##### Dataset entries
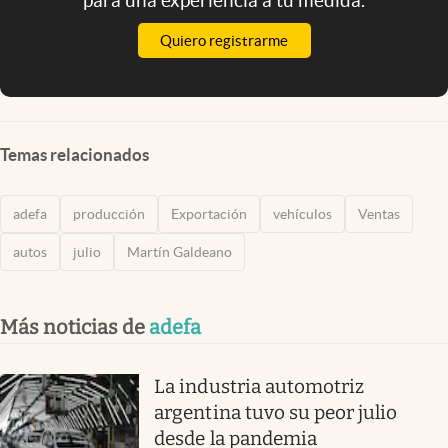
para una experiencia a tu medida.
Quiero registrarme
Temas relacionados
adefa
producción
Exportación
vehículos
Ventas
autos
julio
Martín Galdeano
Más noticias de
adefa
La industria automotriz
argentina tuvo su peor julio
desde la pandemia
##########
##### Dataset entries
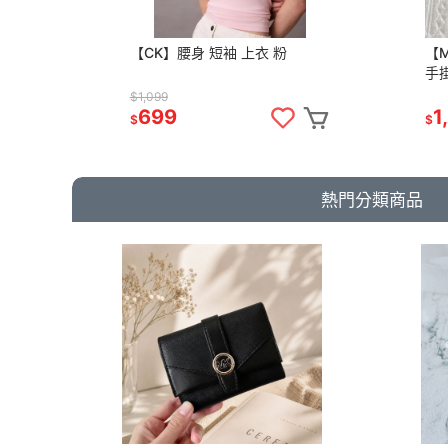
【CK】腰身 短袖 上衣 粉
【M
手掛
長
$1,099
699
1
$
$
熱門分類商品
##########
##### Dataset entries
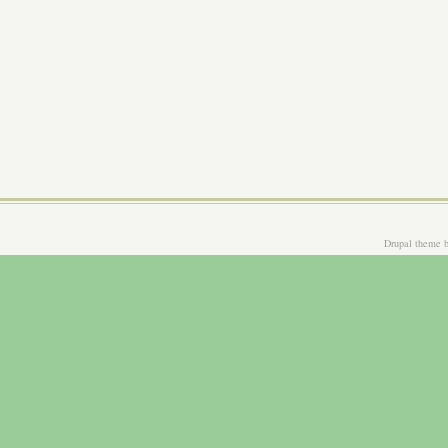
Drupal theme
##########
### Prompt
From the records above, transcribe exactly the run of lines that opens with the line holding "para una experiencia a tu medida." and closes with the line holding "desde la pandemia", both included.

### Task solution
para una experiencia a tu medida.
Quiero registrarme
Temas relacionados
adefa
producción
Exportación
vehículos
Ventas
autos
julio
Martín Galdeano
Más noticias de
adefa
La industria automotriz
argentina tuvo su peor julio
desde la pandemia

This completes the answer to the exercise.